En ce qui concerne l’oral et l’écrit, il y a un déséquilibre au profit de l’oral.

Des profils aux portraits

Dans son analyse des portraits des enquêtés, Gueunier distingue trois variétés du français : -la variété français langue maternelle : théoriquement, elle est analogue à celle des locuteurs natifs du français et pratiqué par des informateurs issus d’un milieu familial bilingue, où le français est utilisé au moins autant que l’arabe, scolarisés en français et continuant à pratiquer cette langue dans leur milieu professionnel et leur vie culturelle. Les enquêteurs parlant cette variété représentent 14% et ils ont un score de 23/30.

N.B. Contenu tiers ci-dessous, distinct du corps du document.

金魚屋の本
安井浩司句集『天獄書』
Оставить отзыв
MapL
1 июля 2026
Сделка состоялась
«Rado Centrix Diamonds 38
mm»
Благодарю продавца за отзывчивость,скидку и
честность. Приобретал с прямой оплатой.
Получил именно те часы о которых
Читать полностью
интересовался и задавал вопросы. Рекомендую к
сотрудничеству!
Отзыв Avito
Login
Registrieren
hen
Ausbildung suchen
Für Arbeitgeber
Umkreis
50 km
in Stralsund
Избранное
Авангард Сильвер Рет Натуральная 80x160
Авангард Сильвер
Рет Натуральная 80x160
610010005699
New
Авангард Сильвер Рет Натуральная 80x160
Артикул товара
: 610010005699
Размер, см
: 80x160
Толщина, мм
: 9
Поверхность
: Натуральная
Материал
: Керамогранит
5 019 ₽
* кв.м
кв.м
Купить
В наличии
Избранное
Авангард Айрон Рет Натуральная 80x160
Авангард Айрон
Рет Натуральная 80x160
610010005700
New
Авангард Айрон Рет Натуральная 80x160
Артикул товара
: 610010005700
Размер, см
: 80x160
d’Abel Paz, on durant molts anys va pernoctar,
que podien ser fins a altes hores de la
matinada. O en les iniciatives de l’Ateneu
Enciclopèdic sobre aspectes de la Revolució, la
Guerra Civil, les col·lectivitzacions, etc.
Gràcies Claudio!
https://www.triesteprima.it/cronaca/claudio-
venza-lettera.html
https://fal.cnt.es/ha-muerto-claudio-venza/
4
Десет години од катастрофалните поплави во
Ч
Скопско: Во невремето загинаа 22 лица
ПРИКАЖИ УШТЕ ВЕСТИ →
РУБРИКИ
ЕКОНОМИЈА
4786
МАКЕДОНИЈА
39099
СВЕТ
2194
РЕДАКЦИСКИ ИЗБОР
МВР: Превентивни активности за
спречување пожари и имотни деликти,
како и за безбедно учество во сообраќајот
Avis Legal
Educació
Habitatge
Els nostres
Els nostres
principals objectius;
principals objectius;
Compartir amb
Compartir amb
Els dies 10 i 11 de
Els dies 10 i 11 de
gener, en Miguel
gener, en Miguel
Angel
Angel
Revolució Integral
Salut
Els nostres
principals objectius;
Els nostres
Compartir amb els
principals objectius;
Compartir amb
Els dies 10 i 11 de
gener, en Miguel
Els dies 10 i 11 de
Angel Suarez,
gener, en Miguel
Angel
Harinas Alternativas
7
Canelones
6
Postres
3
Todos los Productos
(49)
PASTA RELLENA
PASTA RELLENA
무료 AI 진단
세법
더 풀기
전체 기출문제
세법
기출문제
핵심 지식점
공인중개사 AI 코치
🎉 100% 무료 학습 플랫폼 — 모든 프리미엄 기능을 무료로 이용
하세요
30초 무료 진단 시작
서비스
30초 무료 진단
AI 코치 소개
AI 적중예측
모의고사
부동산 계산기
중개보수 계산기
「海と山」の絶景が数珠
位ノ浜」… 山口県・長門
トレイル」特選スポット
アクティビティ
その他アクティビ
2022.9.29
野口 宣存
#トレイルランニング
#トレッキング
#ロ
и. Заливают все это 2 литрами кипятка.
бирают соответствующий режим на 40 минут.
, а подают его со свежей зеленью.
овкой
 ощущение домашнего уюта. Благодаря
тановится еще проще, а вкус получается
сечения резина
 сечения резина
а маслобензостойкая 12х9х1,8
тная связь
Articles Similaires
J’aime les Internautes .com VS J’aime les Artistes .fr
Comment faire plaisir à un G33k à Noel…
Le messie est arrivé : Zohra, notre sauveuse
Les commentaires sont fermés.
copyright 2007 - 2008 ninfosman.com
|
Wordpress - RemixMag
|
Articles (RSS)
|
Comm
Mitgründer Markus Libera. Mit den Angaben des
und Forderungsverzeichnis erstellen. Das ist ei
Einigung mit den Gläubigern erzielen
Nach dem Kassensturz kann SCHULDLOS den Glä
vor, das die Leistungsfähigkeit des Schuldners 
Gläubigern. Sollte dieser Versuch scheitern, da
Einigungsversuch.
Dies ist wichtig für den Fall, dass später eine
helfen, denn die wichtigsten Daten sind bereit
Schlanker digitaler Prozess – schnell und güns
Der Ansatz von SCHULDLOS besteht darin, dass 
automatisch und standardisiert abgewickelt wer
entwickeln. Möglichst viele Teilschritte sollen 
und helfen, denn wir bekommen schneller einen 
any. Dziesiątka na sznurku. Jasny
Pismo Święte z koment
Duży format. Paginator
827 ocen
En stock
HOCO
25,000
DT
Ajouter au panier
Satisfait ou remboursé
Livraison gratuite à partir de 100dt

-la variété intermédiaire : elle est pratiquée par ceux qui ont été ou demeurent exposés au français mais plus irrégulièrement, dans des proportions variables par leur milieu familial, leur scolarisation, leur vie professionnelle et culturelle. Les enquêteurs parlant cette variété représentent 58%, et ils ont un score entre 12 et 23/30.

- la variété « français approché » ou « arabisé » : elle caractérise un bilinguisme que définit deux traits négatifs principaux :

1. absence d’acquisition familiale, apprentissage scolaire peu poussé ou trop ancien ; 2. absence d’occasions professionnelles et culturelles de pratique.

Cette variété se caractérise par un maximum d’interférences issues de l’arabe, tant au niveau phonétique qu’intonatif. Apprise exclusivement en milieu scolaire, elle correspond au cas de locuteurs peu scolarisés ou scolarisés dans des conditions défavorables, ou encore des locuteurs de niveau 2 ou 3 mais manquant d’occasion de pratiquer le français dans leur vie

adulte. Les enquêteurs parlant cette variété représentent 28% et ils ont un score entre 2 et 11,7/30.

Malgré la fragilité statistique de l’étude de Gueunier, elle est intéressante dans la mesure où c’est la première recherche sur le français au Liban après la guerre, et c’est un travail qualitatif qui dresse des profils et des portraits détaillés des francophones libanais.